For them, the rate is 3% per year during the first ten years, and from the eleventh year 6% per year. The loan can be issued for a term of up to 20 years. The minimum down payment for most borrowers is from 20% of the cost of housing, and for people under the age of 25 from 10%. This makes the program much more accessible than standard banking products. But the preferential rate does not mean automatic receipt of a loan. The bank still checks income, credit history, the borrower’s documents and the real estate object.
2. Who cannot use the program
The program has clear restrictions. Citizens who belong to certain categories listed in the “Diia” service cannot use “eOselia”. This includes, in particular, people who have already received housing compensation from state or local authorities, as well as those who received assistance as a family of fallen Defenders of Ukraine. Participation in the program is also unavailable to people under sanctions, those who have convictions for crimes against the foundations of Ukraine’s national security, or who are family members or heirs of such people. Another restriction applies to citizens who have active state mortgage agreements, including those that have already been repaid. These requirements are needed so that the program does not duplicate other forms of state housing support and is not used by people who have already received housing assistance or do not meet security criteria.

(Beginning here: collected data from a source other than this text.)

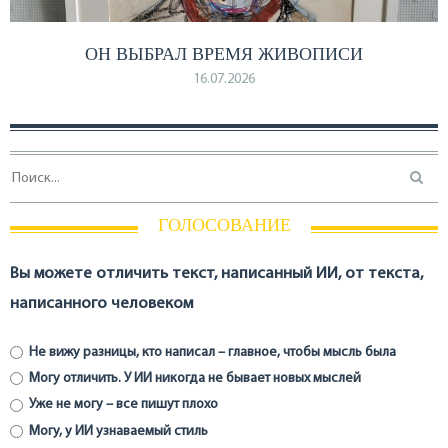
ОН ВЫБРАЛ ВРЕМЯ ЖИВОПИСИ
16.07.2026
ГОЛОСОВАНИЕ
Вы можете отличить текст, написанный ИИ, от текста,
написанного человеком
Не вижу разницы, кто написал – главное, чтобы мысль была
Могу отличить. У ИИ никогда не бывает новых мыслей
Уже не могу – все пишут плохо
Могу, у ИИ узнаваемый стиль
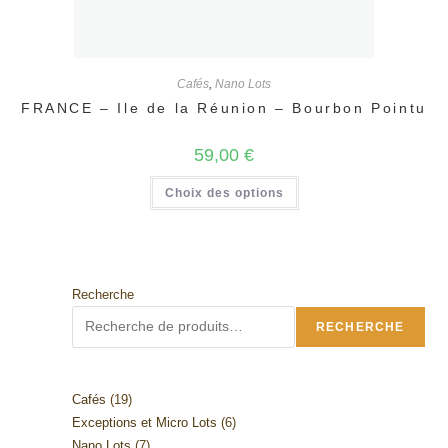
Cafés
,
Nano Lots
FRANCE – Ile de la Réunion – Bourbon Pointu
59,00
€
Ce
Choix des options
produit
a
plusieurs
variations.
Les
options
peuvent
être
Recherche
choisies
sur
RECHERCHE
la
page
du
produit
19
Cafés
19
6
Exceptions et Micro Lots
6
produits
7
Nano Lots
7
produits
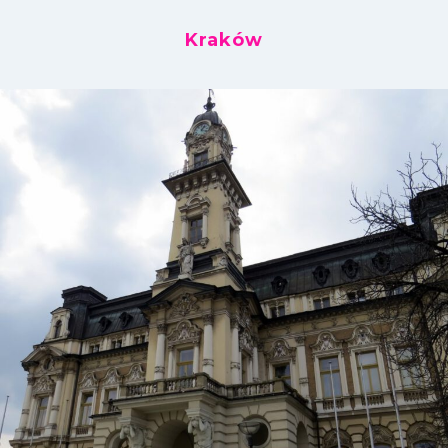
Kraków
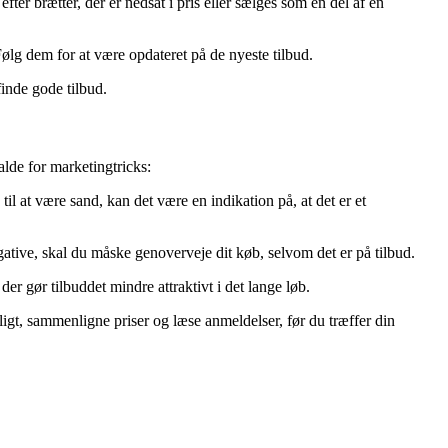
r brætter, der er nedsat i pris eller sælges som en del af en
ølg dem for at være opdateret på de nyeste tilbud.
inde gode tilbud.
alde for marketingtricks:
il at være sand, kan det være en indikation på, at det er et
ative, skal du måske genoverveje dit køb, selvom det er på tilbud.
r gør tilbuddet mindre attraktivt i det lange løb.
eligt, sammenligne priser og læse anmeldelser, før du træffer din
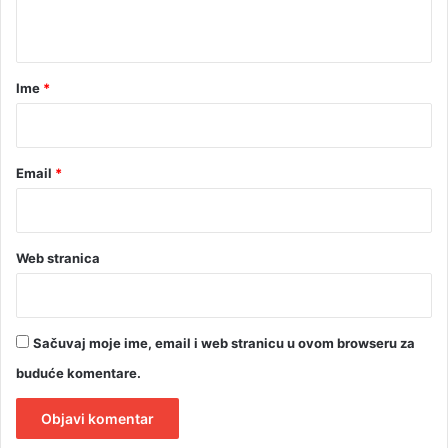
t
a
r
Ime
*
*
Email
*
Web stranica
Sačuvaj moje ime, email i web stranicu u ovom browseru za
buduće komentare.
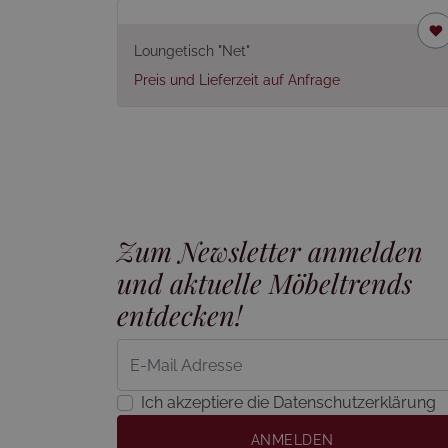
Loungetisch "Net"
Preis und Lieferzeit auf Anfrage
Zum Newsletter anmelden
und aktuelle Möbeltrends
entdecken!
Ich akzeptiere die Datenschutzerklärung
ANMELDEN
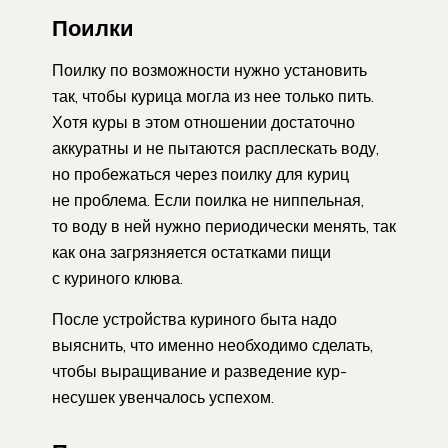
Поилки
Поилку по возможности нужно установить
так, чтобы курица могла из нее только пить.
Хотя куры в этом отношении достаточно
аккуратны и не пытаются расплескать воду,
но пробежаться через поилку для куриц
не проблема. Если поилка не ниппельная,
то воду в ней нужно периодически менять, так
как она загрязняется остатками пищи
с куриного клюва.
После устройства куриного быта надо
выяснить, что именно необходимо сделать,
чтобы выращивание и разведение кур-
несушек увенчалось успехом.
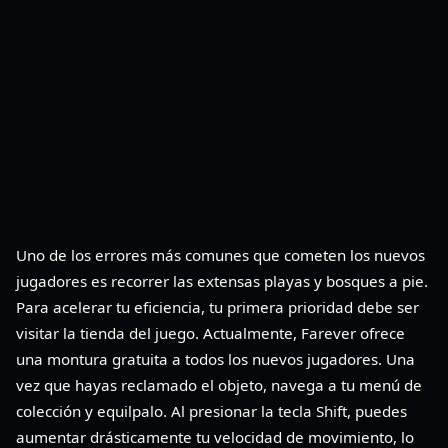
Uno de los errores más comunes que cometen los nuevos
jugadores es recorrer las extensas playas y bosques a pie.
Para acelerar tu eficiencia, tu primera prioridad debe ser
visitar la tienda del juego. Actualmente, Farever ofrece
una montura gratuita a todos los nuevos jugadores. Una
vez que hayas reclamado el objeto, navega a tu menú de
colección y equilpalo. Al presionar la tecla Shift, puedes
aumentar drásticamente tu velocidad de movimiento, lo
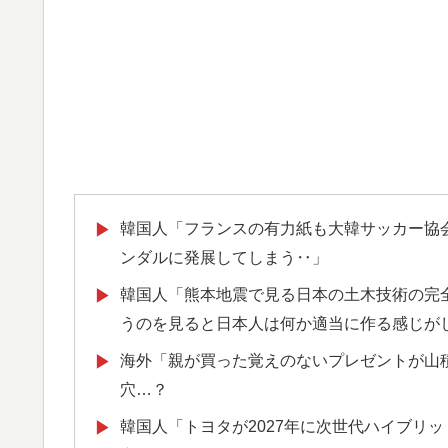
韓国人「フランスの有力紙も大韓サッカー協
▶
ンダルに発展してしまう‥」
韓国人「熊本地震で見る日本の土木技術の完
▶
うのを見ると日本人は何か適当に作る感じが
海外「親が買った覚えのないプレゼントが山
▶
穴…？
韓国人「トヨタが2027年に次世代ハイブリッ
▶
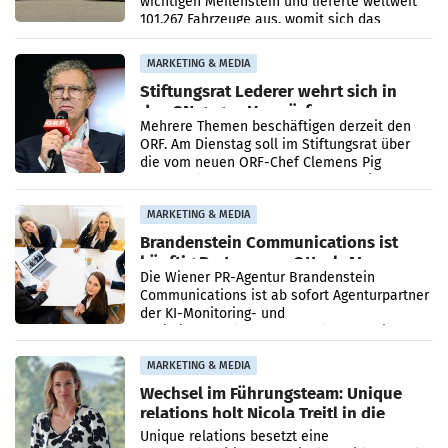
wichtigen Meilenstein und lieferte weltweit
101.267 Fahrzeuge aus, womit sich das
Ergebnis gegenüber Juli 2025 mehr als
verdoppelte (+102
MARKETING & MEDIA
Stiftungsrat Lederer wehrt sich in
den SN gegen Vorwürfe
Mehrere Themen beschäftigen derzeit den
ORF. Am Dienstag soll im Stiftungsrat über
die vom neuen ORF-Chef Clemens Pig
vorgeschlagenen Besetzungen für die
Direktionen abgestimmt werden.
MARKETING & MEDIA
Brandenstein Communications ist
künftig Partner von OtterlyAI
Die Wiener PR-Agentur Brandenstein
Communications ist ab sofort Agenturpartner
der KI-Monitoring- und
Optimierungsplattform OtterlyAI. Damit baut
die Agentur ihr Leistungsportfolio
MARKETING & MEDIA
Wechsel im Führungsteam: Unique
relations holt Nicola Treitl in die
Geschäftsleitung
Unique relations besetzt eine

3. Requirements for the borrower’s housing
A loan under the “eOselia” program is provided on the condition that a person does not own housing or has insufficient living space for their family. The basic calculation is as follows: the borrower’s living space must not exceed 52.5 sq. m plus 21 sq. m for each next family member. This means that the program is aimed primarily at those who truly need better housing conditions. If a person already has sufficient space, obtaining a preferential mortgage will be difficult or impossible. At the same time, the rules allow buying housing of a larger area if the family has additional own funds and is ready to make a larger down payment. In this case, the state and the bank finance the part within the program, and the borrower covers the rest of the cost independently.
4. How to submit an application through “Diia”
Submitting an application begins in the “Diia” application. To do this, one needs to find the “eOselia” service and follow the instructions on the screen. The system will ask to indicate the main information:
• marital status;
• place of work;
• income level;
• availability of guarantors;
• amount of the down payment.
After that, a preliminary decision is formed. If the application passes the initial check, accredited banks send the potential borrower preliminary loan offers. Such offers specify the bank and the approximate loan amount. It is important to understand: a decision in “Diia” is not yet final mortgage approval. This is only a preliminary stage.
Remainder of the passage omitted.